Laid-off Cisco workers undoubtedly thrilled for company's shareholders over planned dividend
Networking giant flush with cash, profits after pink-slipping 2,000 workers
Let me just start by acknowledging that public corporations clearly have a responsibility to their shareholders. No argument there; it's right in any corporation's charter. I get it.
That being said, I can't help but wonder how the news that Cisco Systems will be offering its first dividend to shareholders is being received by the more than 2,000 workers who were laid off from the networking equipment giant over the past two years.
In making the layoffs -- euphemistically referred to as a "realignment and restructuring of resources" -- Cisco was able to cut $1.5 billion in expenses, which undoubtedly helped the company avoid imminent bankruptcy.
Oh, wait. It seems revenue climbed 11 percent to $40 billion in the 2010 fiscal year (which ended July 31), while profits soared 27 percent to $7.8 billion. Whew! Close call!
Not only that, Cisco CEO John Chambers was compensated to the tune of $18.9 million in fiscal 2010, up 33 percent from the previous year. (Clearly that tune isn't "Brother, Can You Spare a Dime?") How many rank-and-file jobs Chambers' increased compensation alone would have allowed Cisco to save is anybody's guess.
There's more. Cisco happens to be sitting on $30 billion in cash. But it's overseas. You know, where many of the company's jobs were outsourced, along with the jobs of tens of thousands of workers formerly employed by other tech companies.

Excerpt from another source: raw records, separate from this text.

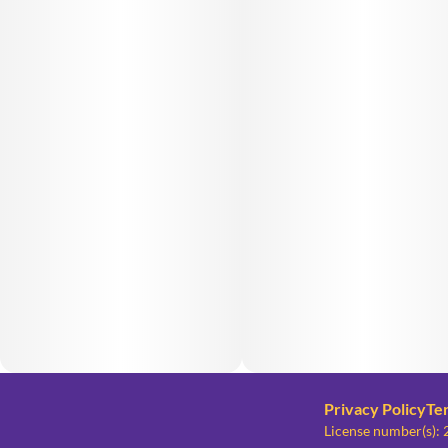
Privacy Policy
Te
License number(s)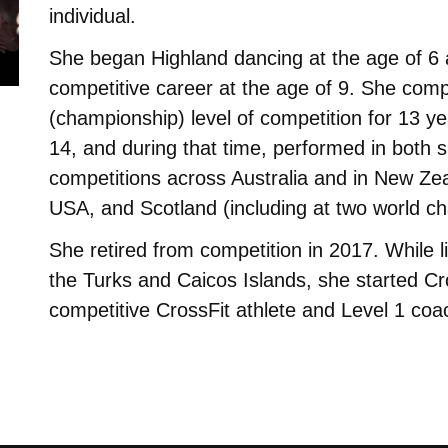
individual.
She began Highland dancing at the age of 6 
competitive career at the age of 9. She comp
(championship) level of competition for 13 y
14, and during that time, performed in both
competitions across Australia and in New Ze
USA, and Scotland (including at two world c
She retired from competition in 2017. While li
the Turks and Caicos Islands, she started Cr
competitive CrossFit athlete and Level 1 coa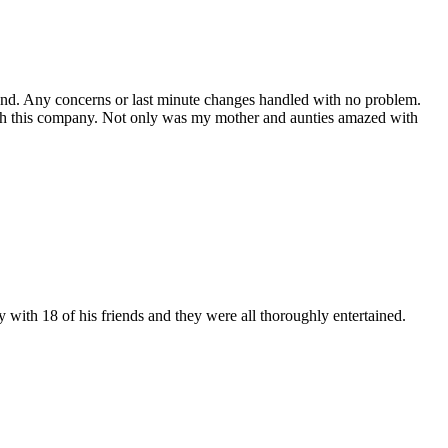
 end. Any concerns or last minute changes handled with no problem.
 with this company. Not only was my mother and aunties amazed with
y with 18 of his friends and they were all thoroughly entertained.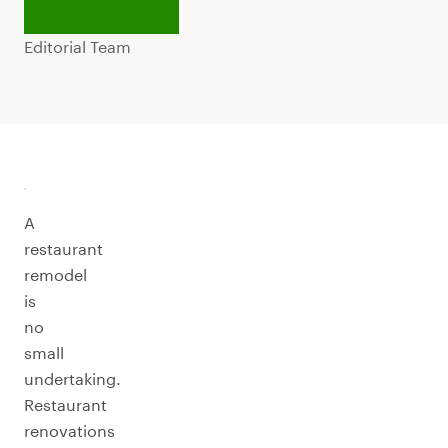
Editorial Team
A
restaurant
remodel
is
no
small
undertaking.
Restaurant
renovations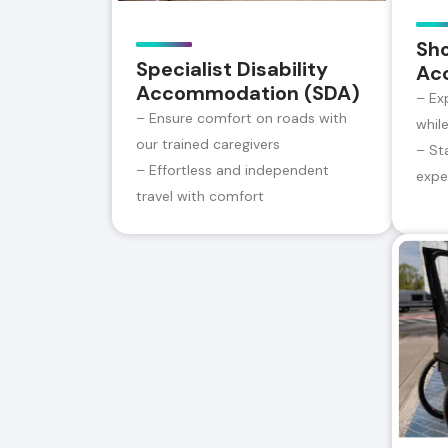
Sh
Specialist Disability
Ac
Accommodation (SDA)
– Ex
– Ensure comfort on roads with
whil
our trained caregivers
– St
– Effortless and independent
expe
travel with comfort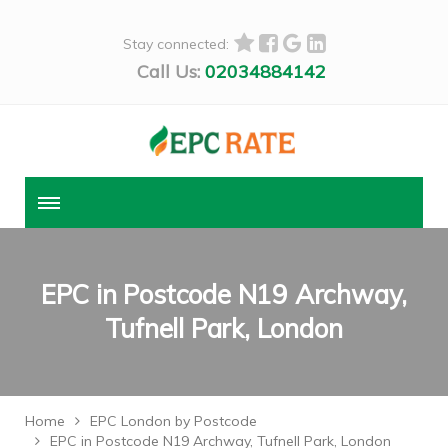
Stay connected:
Call Us:
02034884142
EPC in Postcode N19 Archway,
Tufnell Park, London
Home
EPC London by Postcode
EPC in Postcode N19 Archway, Tufnell Park, London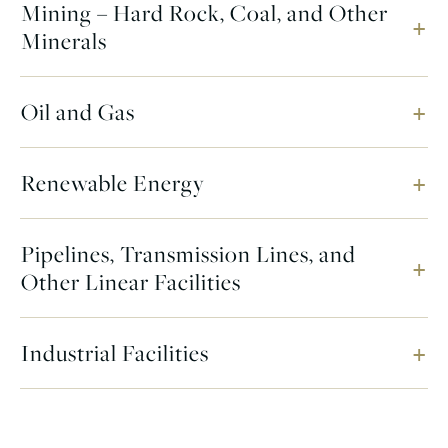
Mining – Hard Rock, Coal, and Other
Minerals
Oil and Gas
Renewable Energy
Pipelines, Transmission Lines, and
Other Linear Facilities
Industrial Facilities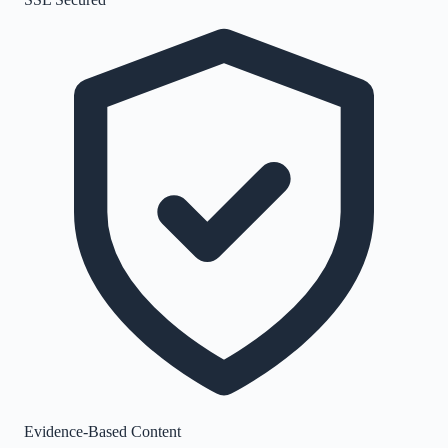
Evidence-Based Content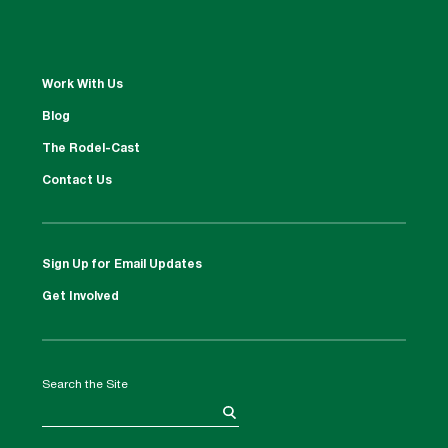
Work With Us
Blog
The Rodel-Cast
Contact Us
Sign Up for Email Updates
Get Involved
Search the Site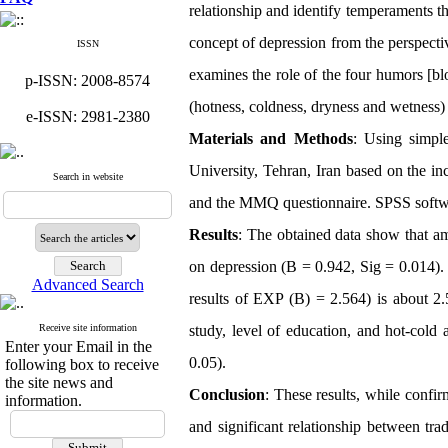
relationship and identify temperaments t
concept of depression from the perspecti
ISSN
examines the role of the four humors [
bl
p-ISSN: 2008-8574
(hotness, coldness, dryness and wetness)
e-ISSN: 2981-2380
Materials and Methods
: Using simpl
University, Tehran, Iran based on the in
Search in website
and the MMQ questionnaire. SPSS softw
Results
: The obtained data show that am
on depression (B = 0.942, Sig = 0.014). T
Advanced Search
results of EXP
(B) = 2.564) is about 2.
Receive site information
study, level of education, and hot-cold 
Enter your Email in the
0.05)
.
following box to receive
the site news and
Conclusion
: These results, while confir
information.
and significant relationship between trad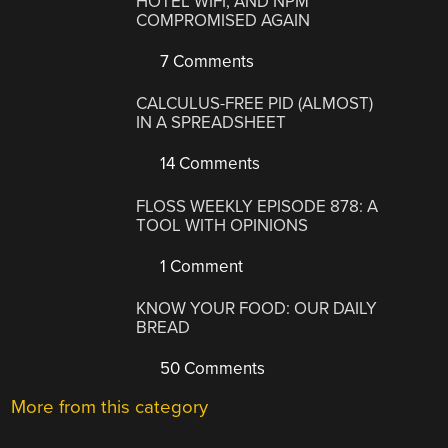
HOTEL WIFI, AND NPM
COMPROMISED AGAIN
7 Comments
CALCULUS-FREE PID (ALMOST)
IN A SPREADSHEET
14 Comments
FLOSS WEEKLY EPISODE 878: A
TOOL WITH OPINIONS
1 Comment
KNOW YOUR FOOD: OUR DAILY
BREAD
50 Comments
More from this category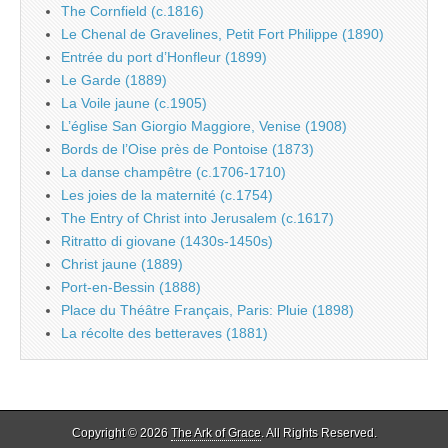
The Cornfield (c.1816)
Le Chenal de Gravelines, Petit Fort Philippe (1890)
Entrée du port d’Honfleur (1899)
Le Garde (1889)
La Voile jaune (c.1905)
L’église San Giorgio Maggiore, Venise (1908)
Bords de l’Oise près de Pontoise (1873)
La danse champêtre (c.1706-1710)
Les joies de la maternité (c.1754)
The Entry of Christ into Jerusalem (c.1617)
Ritratto di giovane (1430s-1450s)
Christ jaune (1889)
Port-en-Bessin (1888)
Place du Théâtre Français, Paris: Pluie (1898)
La récolte des betteraves (1881)
Copyright © 2026
The Ark of Grace
. All Rights Reserved.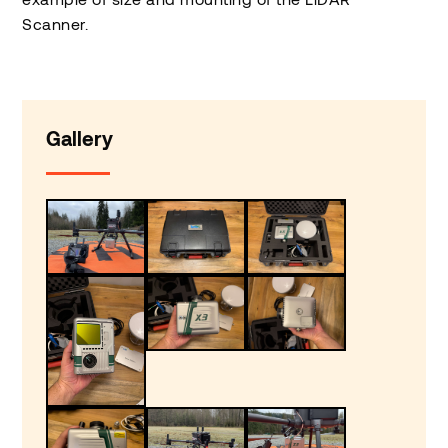
Scanner.
Gallery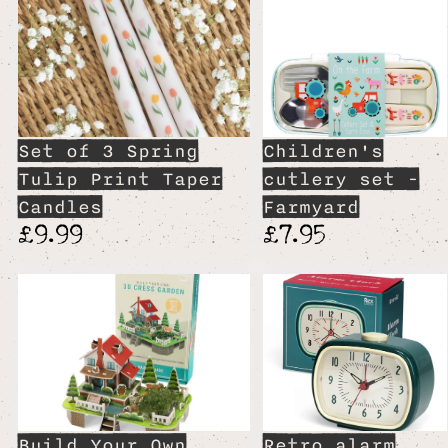
Set of 3 Spring
Children's
Tulip Print Taper
cutlery set -
Candles
Farmyard
£9.99
£7.95
Build Your Own
Retro alarm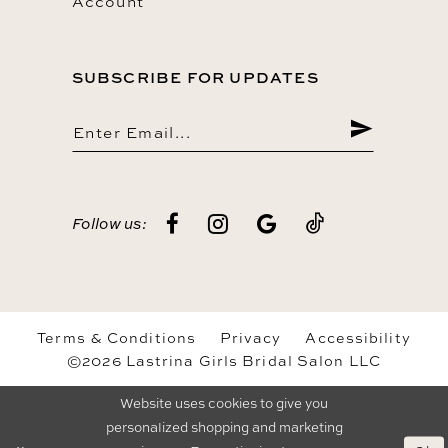
Account
SUBSCRIBE FOR UPDATES
Follow us:
Terms & Conditions
Privacy
Accessibility
©2026 Lastrina Girls Bridal Salon LLC
Website uses cookies to give you
personalized shopping and marketing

Of course, how much of a dividend Cisco will award shareholders -- Chambers is ballparking 1% to 2% -- depends on how much the U.S. government decides to tax overseas profits that patriotic American corporate job offshorers like Cisco want to bring back into the country. Chambers told Wall Street analysts that it would be a "major mistake" by the U.S. government not to allow repatriation of profits made overseas. Arguably even un-American.
Again, before the cries of "socialist" fill up the comments section, I realize corporations have a responsibility to maximize shareholder value, and that's understandable. But is that the only responsibility they have?
I really would like to hear what laid-off Cisco workers -- and anyone else -- think of the company's dividend plans and Chambers' concerns about the U.S. taxing overseas profits. I'm guessing most will be genuinely pleased for the shareholders, who, after all, never have received a dividend from the company before. Ever! And after all, haven't they suffered enough?
Meanwhile, I hear they're hiring at Wal-mart.